In un anno si è assistito a disastri ambientali di portata catastrofica, con gli incendi boschivi fuori controllo che hanno investito aree vastissime del Pianeta, come i 12 milioni di ettari dell’Amazzonia, 4 milioni nella grande foresta del Nord della Siberia, 3 nella Australia, per citare alcune stime generali, per non parlare dell’Artico, del Canada, della foresta pluviale del Bacino del Congo (27 mila ettari) o dell’Indonesia.
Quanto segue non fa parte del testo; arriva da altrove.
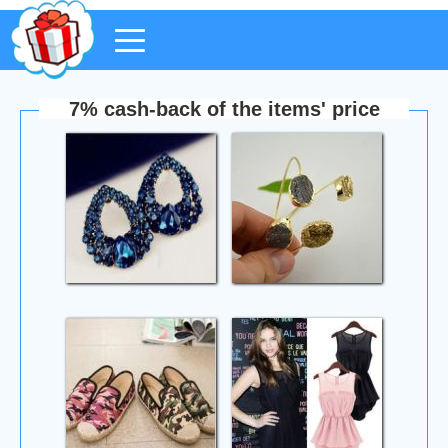
7% cash-back of the items' price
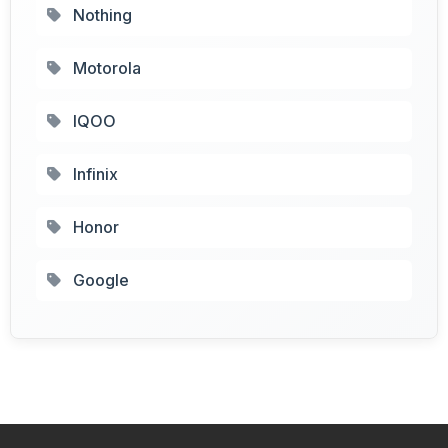
Nothing
Motorola
IQOO
Infinix
Honor
Google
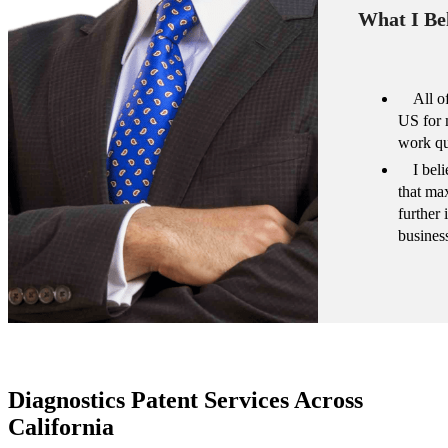
What I Bel
All o
US for 
work qu
I bel
that ma
further
busines
Diagnostics Patent Services Across
California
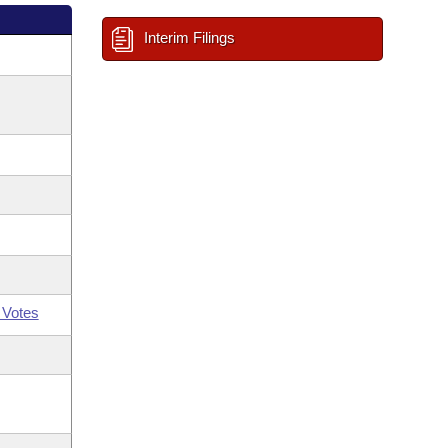
Interim Filings
 Votes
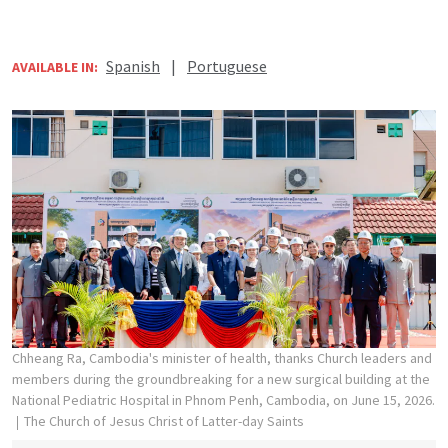
Spanish
|
Portuguese
AVAILABLE IN:
Chheang Ra, Cambodia's minister of health, thanks Church leaders and
members during the groundbreaking for a new surgical building at the
National Pediatric Hospital in Phnom Penh, Cambodia, on June 15, 2026.
The Church of Jesus Christ of Latter-day Saints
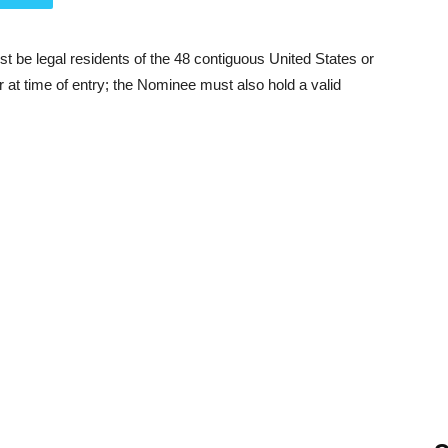
be legal residents of the 48 contiguous United States or
r at time of entry; the Nominee must also hold a valid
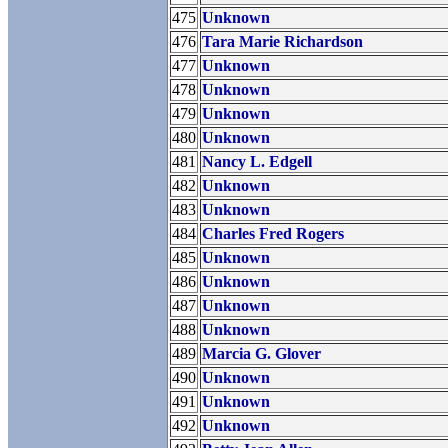
475
Unknown
476
Tara Marie Richardson
477
Unknown
478
Unknown
479
Unknown
480
Unknown
481
Nancy L. Edgell
482
Unknown
483
Unknown
484
Charles Fred Rogers
485
Unknown
486
Unknown
487
Unknown
488
Unknown
489
Marcia G. Glover
490
Unknown
491
Unknown
492
Unknown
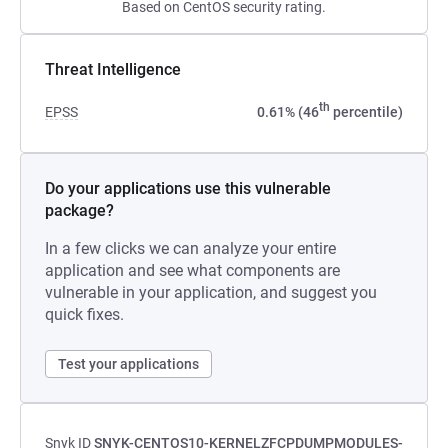
Based on CentOS security rating.
Threat Intelligence
th
EPSS
0.61% (46
percentile)
Do your applications use this vulnerable
package?
In a few clicks we can analyze your entire
application and see what components are
vulnerable in your application, and suggest you
quick fixes.
Test your applications
Snyk ID
SNYK-CENTOS10-KERNELZFCPDUMPMODULES-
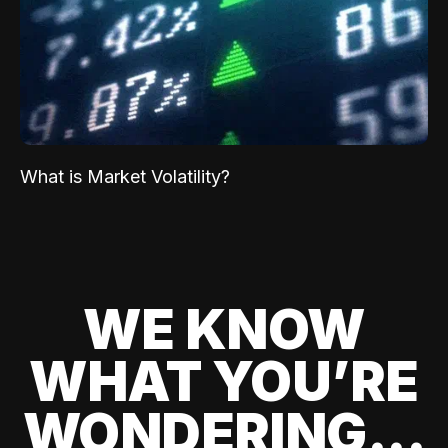
What is Market Volatility?
WE KNOW
WHAT YOU’RE
WONDERING...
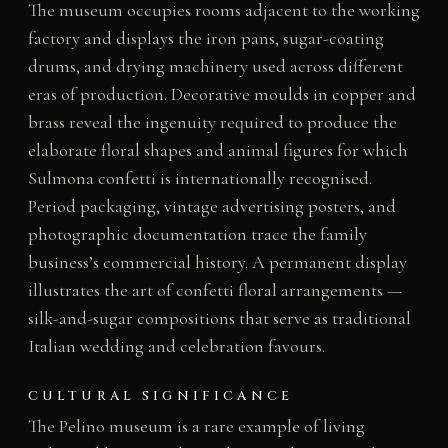
The museum occupies rooms adjacent to the working
factory and displays the iron pans, sugar-coating
drums, and drying machinery used across different
eras of production. Decorative moulds in copper and
brass reveal the ingenuity required to produce the
elaborate floral shapes and animal figures for which
Sulmona confetti is internationally recognised.
Period packaging, vintage advertising posters, and
photographic documentation trace the family
business’s commercial history. A permanent display
illustrates the art of confetti floral arrangements —
silk-and-sugar compositions that serve as traditional
Italian wedding and celebration favours.
CULTURAL SIGNIFICANCE
The Pelino museum is a rare example of living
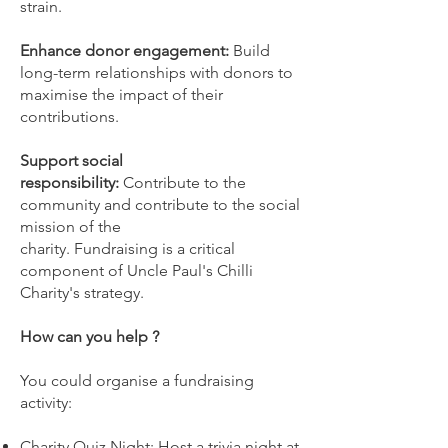
strain.
Enhance donor engagement:
Build
long-term relationships with donors to
maximise the impact of their
contributions.
Support social
responsibility:
Contribute to the
community and contribute to the social
mission of the
charity. Fundraising is a critical
component of Uncle Paul's Chilli
Charity's strategy.
How can you help ?
You could organise a fundraising
activity:
Charity Quiz Night: Host a trivia night at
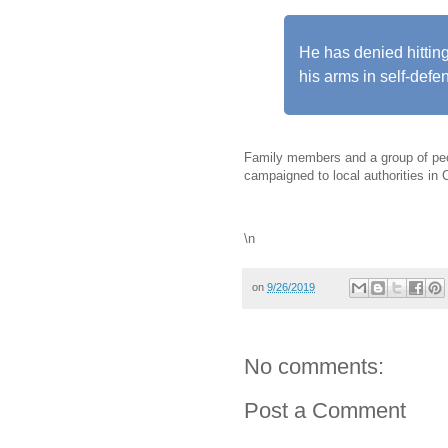
He has denied hittin
his arms in self-defe
Family members and a group of p
campaigned to local authorities in 
\n
on
9/26/2019
No comments:
Post a Comment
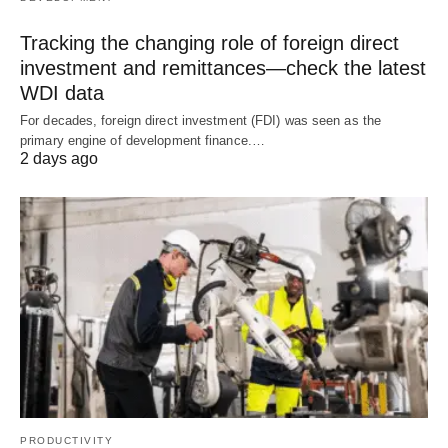
Tracking the changing role of foreign direct
investment and remittances—check the latest
WDI data
For decades, foreign direct investment (FDI) was seen as the
primary engine of development finance.…
2 days ago
PRODUCTIVITY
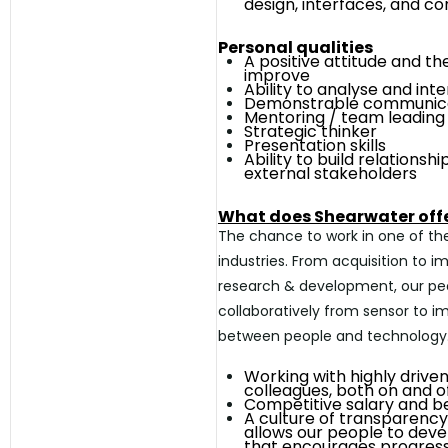
design, interfaces, and c
Personal qualities
A positive attitude and th
improve
Ability to analyse and int
Demonstrable communicat
Mentoring / team
leading
Strategic thinker
Presentation skills
Ability to build relationsh
external
stakeholders
What does Shearwater off
The chance to work in one of the
industries. From acquisition to 
research & development, our pe
collaboratively from sensor to i
between people and technology
Working with highly driven
colleagues, both on and o
Competitive salary and b
A culture of transparenc
allows our people to deve
that encourages
progres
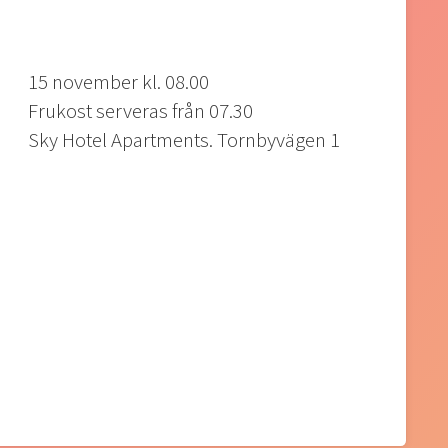
15 november kl. 08.00
Frukost serveras från 07.30
Sky Hotel Apartments. Tornbyvägen 1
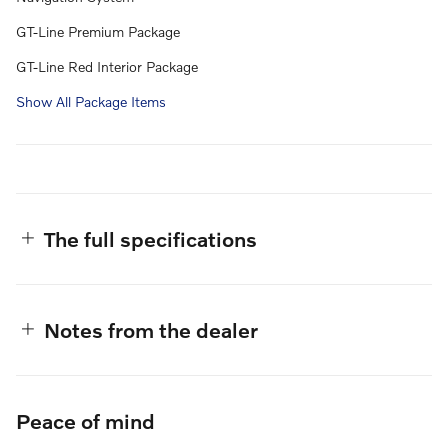
GT-Line Premium Package
GT-Line Red Interior Package
Show All Package Items
The full specifications
Notes from the dealer
Peace of mind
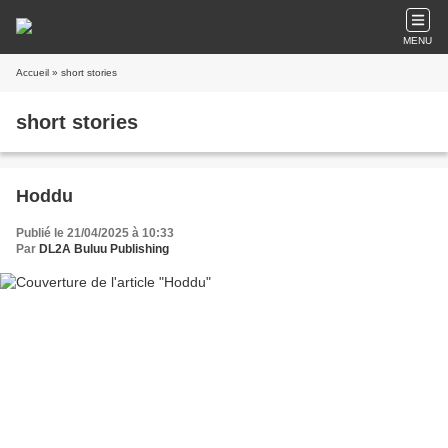
MENU
Accueil
» short stories
short stories
Hoddu
Publié le 21/04/2025 à 10:33
Par
DL2A Buluu Publishing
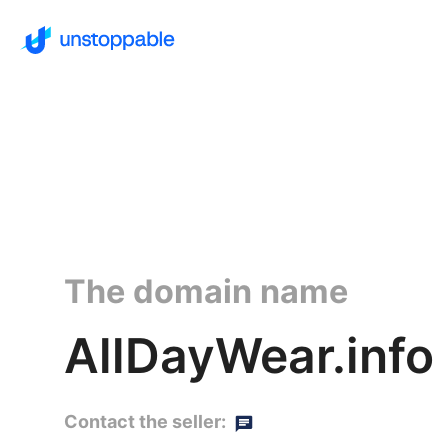
The domain name
AllDayWear.info
Contact the seller:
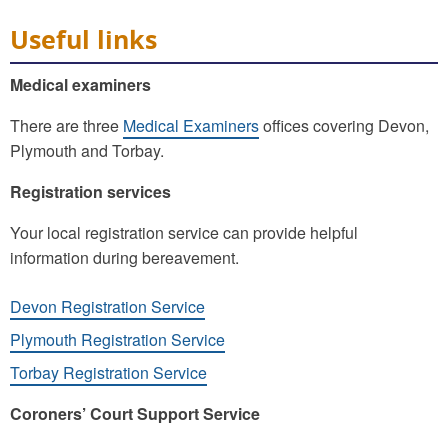
Useful links
Medical examiners
There are three
Medical Examiners
offices covering Devon,
Plymouth and Torbay.
Registration services
Your local registration service can provide helpful
information during bereavement.
Devon Registration Service
Plymouth Registration Service
Torbay Registration Service
Coroners’ Court Support Service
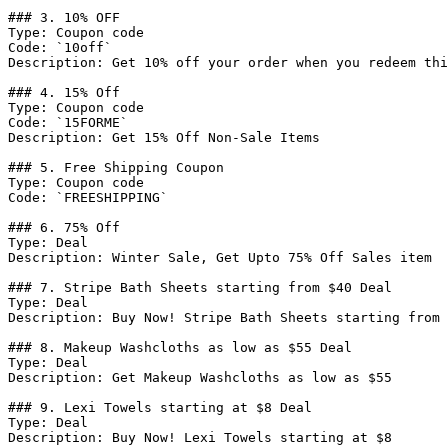
### 3. 10% OFF

Type: Coupon code

Code: `10off`

Description: Get 10% off your order when you redeem thi
### 4. 15% Off

Type: Coupon code

Code: `15FORME`

Description: Get 15% Off Non-Sale Items

### 5. Free Shipping Coupon

Type: Coupon code

Code: `FREESHIPPING`

### 6. 75% Off

Type: Deal

Description: Winter Sale, Get Upto 75% Off Sales item

### 7. Stripe Bath Sheets starting from $40 Deal

Type: Deal

Description: Buy Now! Stripe Bath Sheets starting from 
### 8. Makeup Washcloths as low as $55 Deal

Type: Deal

Description: Get Makeup Washcloths as low as $55

### 9. Lexi Towels starting at $8 Deal

Type: Deal

Description: Buy Now! Lexi Towels starting at $8
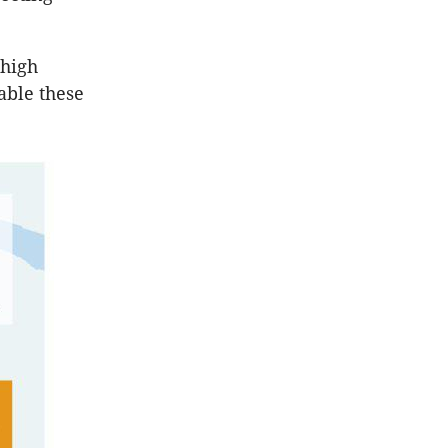
 high
able these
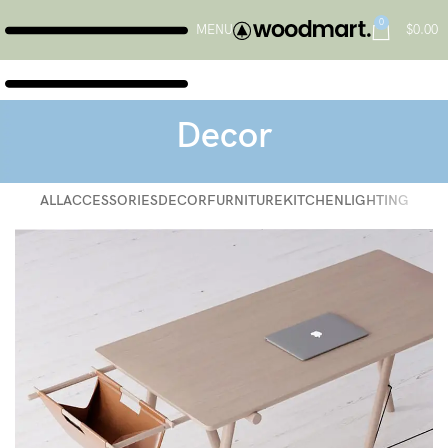
0
MENU
$
0.00
Decor
ALL
ACCESSORIES
DECOR
FURNITURE
KITCHEN
LIGHTING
Anche alla luce dell’aumento indiscriminato dell’abbattimento arboreo, i vantaggi che il rimboschimento potrebbe fornire rispetto al contrasto delle emergenze climatiche sono di certo di primissimo ordine, sia nel contenimento del CO2, causa principale del surriscaldamento terrestre, ma anche sul fronte della siccità, delle inondazioni, del dissesto idrogeologico o del miglioramento delle qualità dell’aria e acqua.

La ricerca scientifica tuttavia, evidenzia che un’azione globale di forestazioni non sarebbe una soluzione definitiva per la riduzione a zero delle emissioni prodotte dall’attività antropica, in quanto la biomassa arborea necessaria sarebbe così ingente da richiedere costi, anche ambientali, insostenibili, per non parlare dell’uso dei fertilizzanti o delle risorse idriche. Di certo una delle misure da attuare energicamente sarebbe non soltanto la de-carbonizzazione dell’energia, ma altresì l’impedimento tassativo delle deforestazioni, in Amazzonia (negli ultimi 50 anni è stato distrutto circa il 17% della foresta amazzonica) come in Africa e Asia.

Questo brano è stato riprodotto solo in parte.